Data shown:
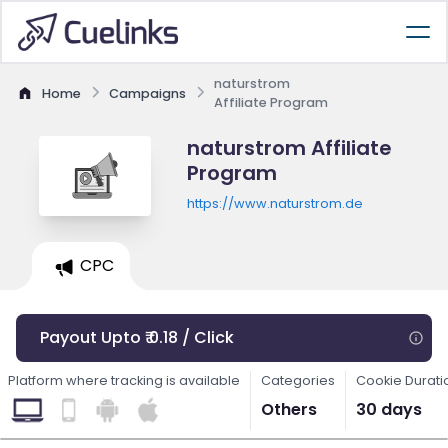
naturstrom
Home
Campaigns
Affiliate Program
naturstrom Affiliate
Program
https://www.naturstrom.de
CPC
Payout Upto ₹ 0.18 / Click
Platform where tracking is available
Categories
Cookie Durati
Others
30 days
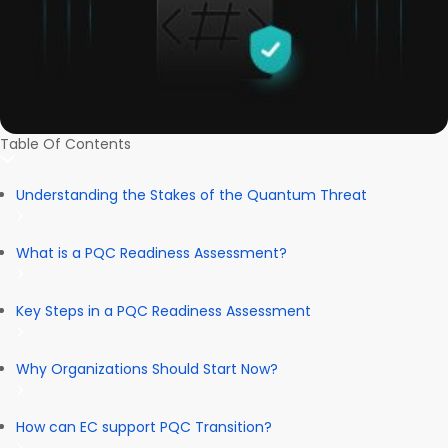
Table Of Contents
Understanding the Stakes of the Quantum Threat
What is a PQC Readiness Assessment?
Key Steps in a PQC Readiness Assessment
Why Organizations Should Start Now?
How can EC support PQC Transition?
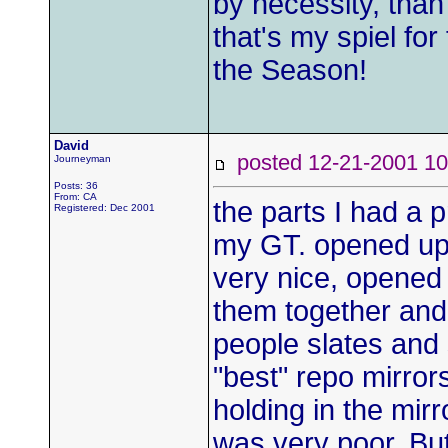
by necessity, than
that's my spiel fo
the Season!
David
posted 12-21-2001
Journeyman
Posts: 36
From: CA
the parts I had a
Registered: Dec 2001
my GT. opened up
very nice, opened 
them together and
people slates and 
"best" repo mirror
holding in the mi
was very poor. Bu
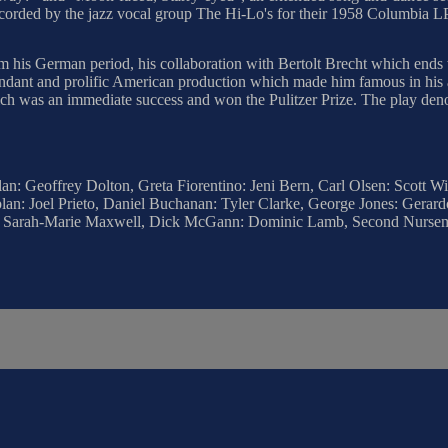
ecorded by the jazz vocal group The Hi-Lo's for their 1958 Columbia L
m his German period, his collaboration with Bertolt Brecht which end
ndant and prolific American production which made him famous in his ad
hich was an immediate success and won the Pulitzer Prize. The play den
n: Geoffrey Dolton, Greta Fiorentino: Jeni Bern, Carl Olsen: Scott W
an: Joel Prieto, Daniel Buchanan: Tyler Clarke, George Jones: Gerard
id: Sarah-Marie Maxwell, Dick McGann: Dominic Lamb, Second Nursem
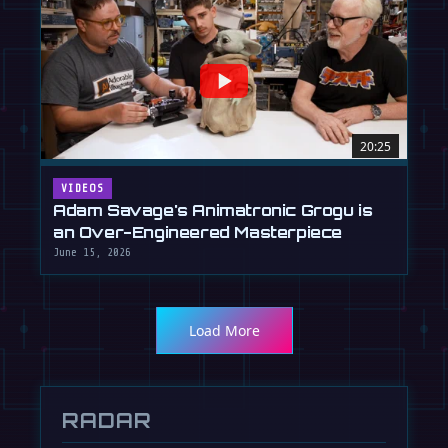
20:25
VIDEOS
Adam Savage's Animatronic Grogu is
an Over-Engineered Masterpiece
June 15, 2026
Load More
RADAR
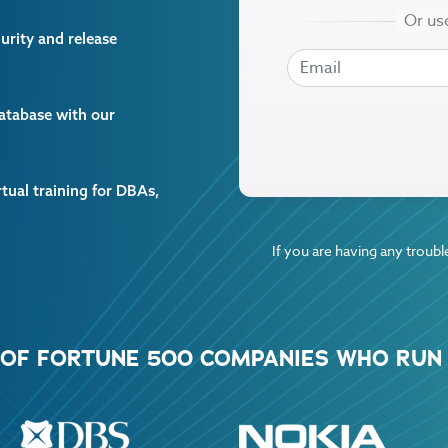
curity and release
EMAIL
EMAIL
database with our
rtual training for DBAs,
If you are having any trouble
% OF FORTUNE 500 COMPANIES WHO RUN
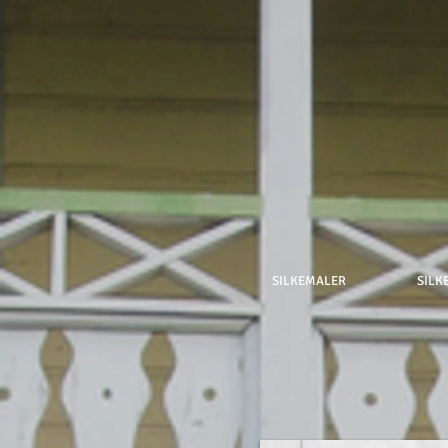
SILKEMALER
SILK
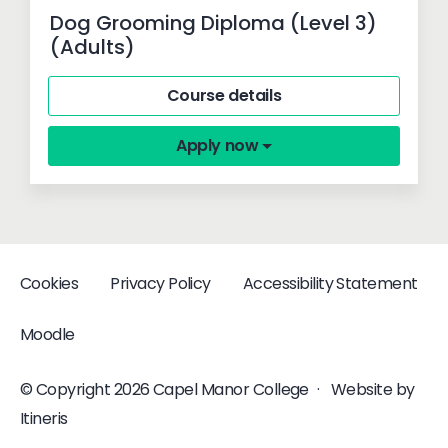
Dog Grooming Diploma (Level 3)
(Adults)
Course details
Apply now
Cookies
Privacy Policy
Accessibility Statement
Moodle
© Copyright 2026 Capel Manor College
·
Website by
Itineris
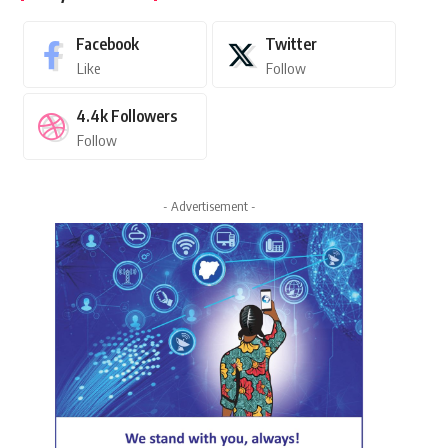
Facebook
Twitter
Like
Follow
4.4k
Followers
Follow
- Advertisement -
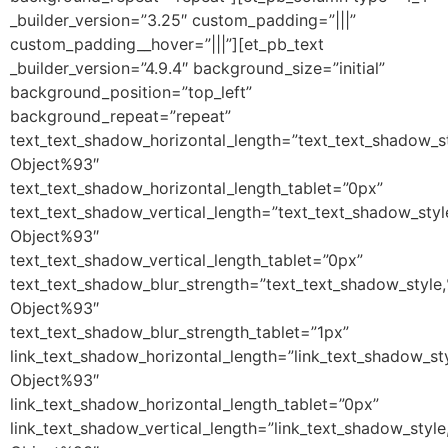
_builder_version=”3.25″ custom_padding=”|||”
custom_padding__hover=”|||”][et_pb_text
_builder_version=”4.9.4″ background_size=”initial”
background_position=”top_left”
background_repeat=”repeat”
text_text_shadow_horizontal_length=”text_text_shadow_s
Object%93″
text_text_shadow_horizontal_length_tablet=”0px”
text_text_shadow_vertical_length=”text_text_shadow_sty
Object%93″
text_text_shadow_vertical_length_tablet=”0px”
text_text_shadow_blur_strength=”text_text_shadow_style
Object%93″
text_text_shadow_blur_strength_tablet=”1px”
link_text_shadow_horizontal_length=”link_text_shadow_st
Object%93″
link_text_shadow_horizontal_length_tablet=”0px”
link_text_shadow_vertical_length=”link_text_shadow_styl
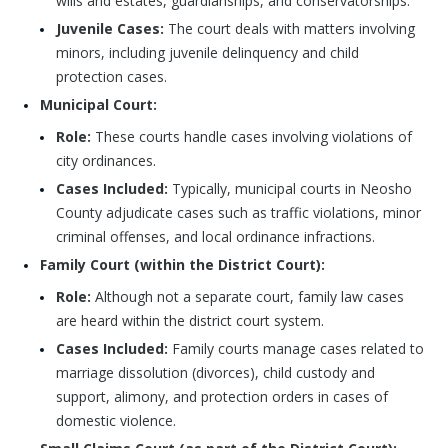
wills and estates, guardianships, and conservatorships.
Juvenile Cases:
The court deals with matters involving
minors, including juvenile delinquency and child
protection cases.
Municipal Court:
Role:
These courts handle cases involving violations of
city ordinances.
Cases Included:
Typically, municipal courts in Neosho
County adjudicate cases such as traffic violations, minor
criminal offenses, and local ordinance infractions.
Family Court (within the District Court):
Role:
Although not a separate court, family law cases
are heard within the district court system.
Cases Included:
Family courts manage cases related to
marriage dissolution (divorces), child custody and
support, alimony, and protection orders in cases of
domestic violence.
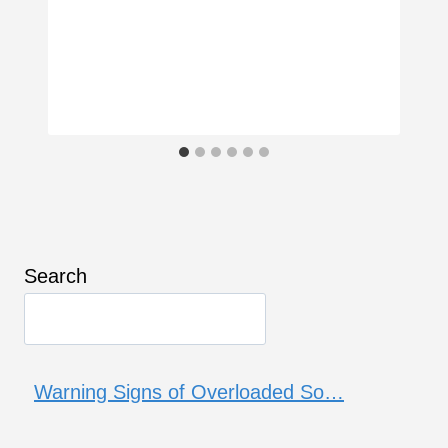
Search
Warning Signs of Overloaded So…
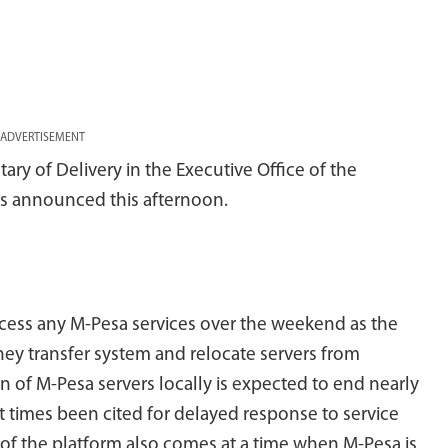
ADVERTISEMENT
ry of Delivery in the Executive Office of the
s announced this afternoon.
ccess any M-Pesa services over the weekend as the
ey transfer system and relocate servers from
 of M-Pesa servers locally is expected to end nearly
at times been cited for delayed response to service
 of the platform also comes at a time when M-Pesa is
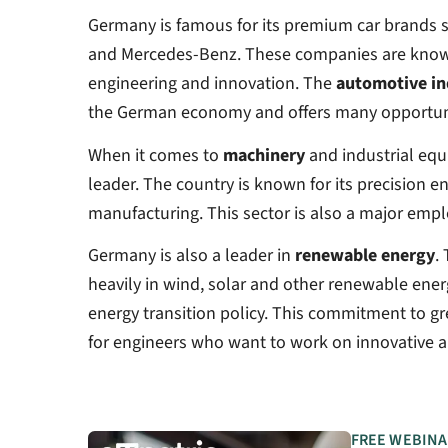
Germany is famous for its premium car brands
and Mercedes-Benz. These companies are known 
engineering and innovation. The
automotive in
the German economy and offers many opportunit
When it comes to
machinery
and industrial equ
leader. The country is known for its precision e
manufacturing. This sector is also a major empl
Germany is also a leader in
renewable energy
.
heavily in wind, solar and other renewable energ
energy transition policy. This commitment to g
for engineers who want to work on innovative a
FREE WEBINA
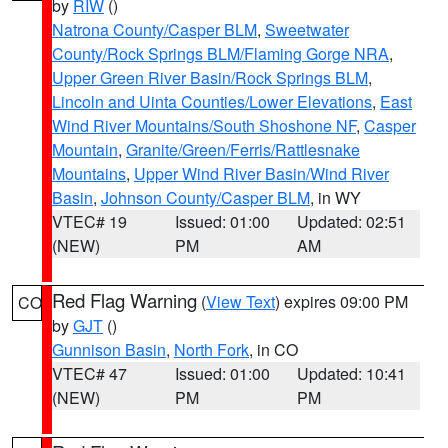
by
RIW
()
Natrona County/Casper BLM
,
Sweetwater
County/Rock Springs BLM/Flaming Gorge NRA
,
Upper Green River Basin/Rock Springs BLM
,
Lincoln and Uinta Counties/Lower Elevations
,
East
Wind River Mountains/South Shoshone NF
,
Casper
Mountain
,
Granite/Green/Ferris/Rattlesnake
Mountains
,
Upper Wind River Basin/Wind River
Basin
,
Johnson County/Casper BLM
, in WY
VTEC# 19
Issued: 01:00
Updated: 02:51
(NEW)
PM
AM
Red Flag Warning
(
View Text
) expires 09:00 PM
CO
by
GJT
()
Gunnison Basin
,
North Fork
, in CO
VTEC# 47
Issued: 01:00
Updated: 10:41
(NEW)
PM
PM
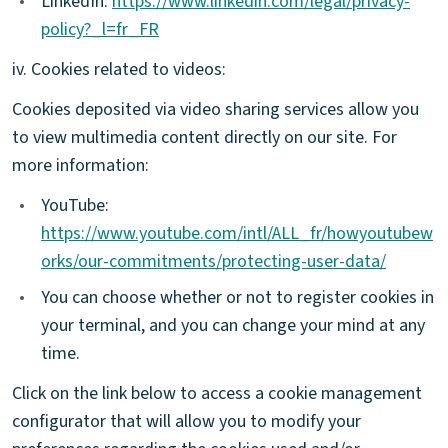
•
LinkedIn:
https://www.linkedin.com/legal/privacy-
policy?_l=fr_FR
iv. Cookies related to videos:
Cookies deposited via video sharing services allow you
to view multimedia content directly on our site. For
more information:
•
YouTube:
https://www.youtube.com/intl/ALL_fr/howyoutubew
orks/our-commitments/protecting-user-data/
•
You can choose whether or not to register cookies in
your terminal, and you can change your mind at any
time.
Click on the link below to access a cookie management
configurator that will allow you to modify your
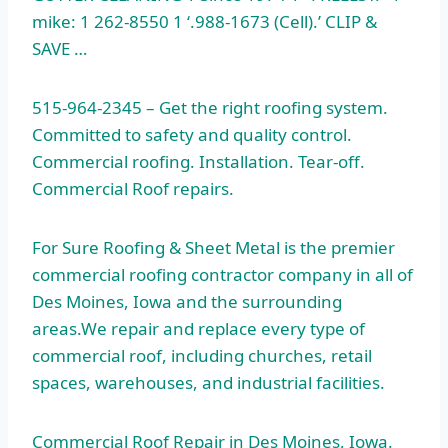
mike: 1 262-8550 1 ‘.988-1673
(Cell).’ CLIP &
SAVE …
515-964-2345 – Get the right roofing system.
Committed to safety and quality control.
Commercial roofing. Installation. Tear-off.
Commercial Roof repairs.
For Sure Roofing & Sheet Metal is the
premier
commercial roofing contractor
company in all of
Des Moines, Iowa and the surrounding
areas.We repair and replace every type of
commercial roof, including churches, retail
spaces, warehouses, and industrial facilities.
Commercial Roof Repair in Des Moines, Iowa.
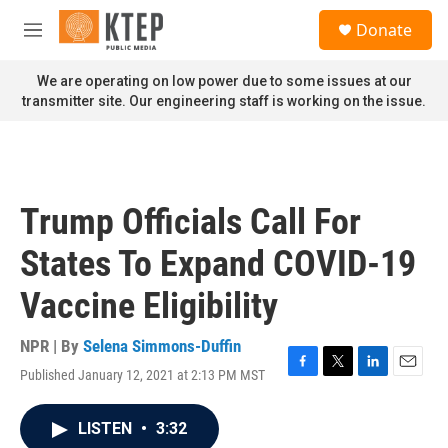
Skip to main content
S
Donate
e
M
a
e
r
n
We are operating on low power due to some issues at our
c
u
transmitter site. Our engineering staff is working on the issue.
h
u
e
r
y
Trump Officials Call For
States To Expand COVID-19
Vaccine Eligibility
NPR | By
Selena Simmons-Duffin
Published January 12, 2021 at 2:13 PM MST
F
T
L
E
a
w
i
m
c
i
n
a
LISTEN
•
3:32
e
t
k
i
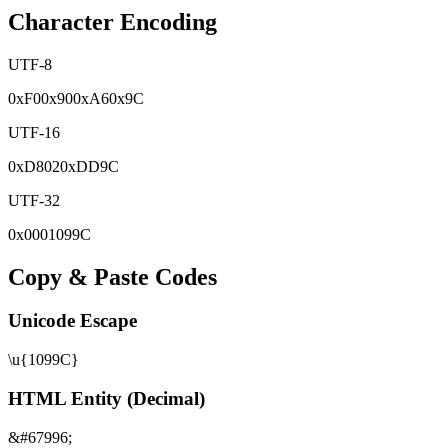
Character Encoding
UTF-8
0x
F0
0x
90
0x
A6
0x
9C
UTF-16
0x
D802
0x
DD9C
UTF-32
0x
0001099C
Copy & Paste Codes
Unicode Escape
\u{1099C}
HTML Entity (Decimal)
&#67996;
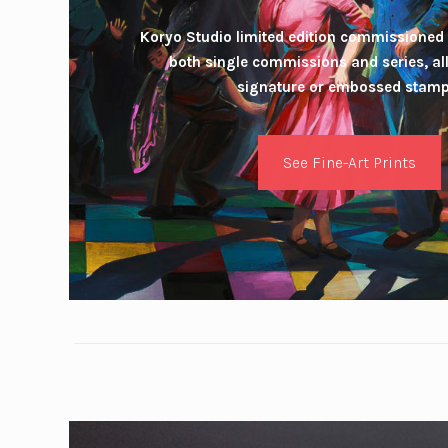
Koryo Studio limited edition commissioned 
both single commissions and series, a
signature or embossed stamp
See Fine-Art Prints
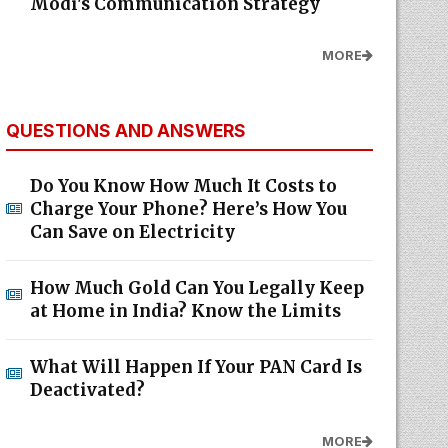
Modi's Communication Strategy
MORE
QUESTIONS AND ANSWERS
Do You Know How Much It Costs to
Charge Your Phone? Here’s How You
Can Save on Electricity
How Much Gold Can You Legally Keep
at Home in India? Know the Limits
What Will Happen If Your PAN Card Is
Deactivated?
MORE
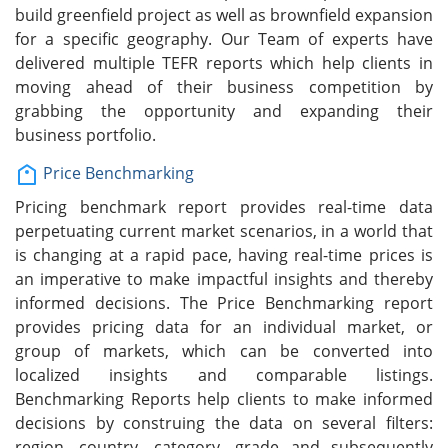
build greenfield project as well as brownfield expansion
for a specific geography. Our Team of experts have
delivered multiple TEFR reports which help clients in
moving ahead of their business competition by
grabbing the opportunity and expanding their
business portfolio.
Price Benchmarking
Pricing benchmark report provides real-time data
perpetuating current market scenarios, in a world that
is changing at a rapid pace, having real-time prices is
an imperative to make impactful insights and thereby
informed decisions. The Price Benchmarking report
provides pricing data for an individual market, or
group of markets, which can be converted into
localized insights and comparable listings.
Benchmarking Reports help clients to make informed
decisions by construing the data on several filters:
region, country, category, grade and subsequently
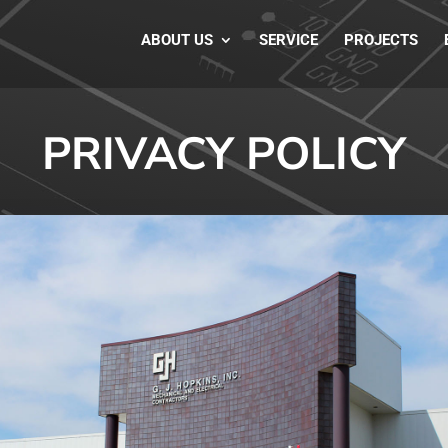
ABOUT US
SERVICE
PROJECTS
PRIVACY POLICY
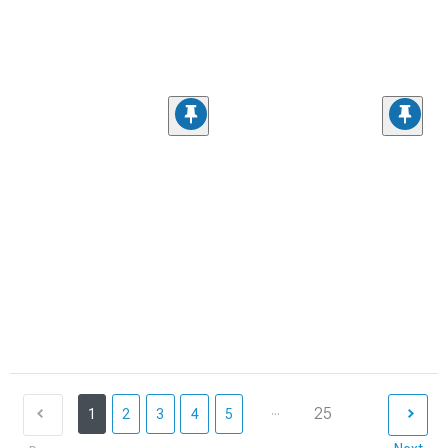
...
25
1
2
3
4
5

Task item: Would you copy the lines above exactly, starting with the one that has "transmitter site. Our" and ending with the one that has "is changing at", both included, without the pictures?

Final answer:
transmitter site. Our engineering staff is working on the issue.
h
u
e
r
y
Trump Officials Call For
States To Expand COVID-19
Vaccine Eligibility
NPR | By
Selena Simmons-Duffin
Published January 12, 2021 at 2:13 PM MST
F
T
L
E
a
w
i
m
c
i
n
a
LISTEN
•
3:32
e
t
k
i
Character Encoding
UTF-8
0x
F0
0x
90
0x
A6
0x
9C
UTF-16
0x
D802
0x
DD9C
UTF-32
0x
0001099C
Copy & Paste Codes
Unicode Escape
\u{1099C}
HTML Entity (Decimal)
&#67996;
Koryo Studio limited edition commissioned 
both single commissions and series, a
signature or embossed stamp
See Fine-Art Prints
Modi's Communication Strategy
MORE
QUESTIONS AND ANSWERS
Do You Know How Much It Costs to
Charge Your Phone? Here’s How You
Can Save on Electricity
How Much Gold Can You Legally Keep
at Home in India? Know the Limits
What Will Happen If Your PAN Card Is
Deactivated?
MORE
build greenfield project as well as brownfield expansion
for a specific geography. Our Team of experts have
delivered multiple TEFR reports which help clients in
moving ahead of their business competition by
grabbing the opportunity and expanding their
business portfolio.
Price Benchmarking
Pricing benchmark report provides real-time data
perpetuating current market scenarios, in a world that
is changing at a rapid pace, having real-time prices is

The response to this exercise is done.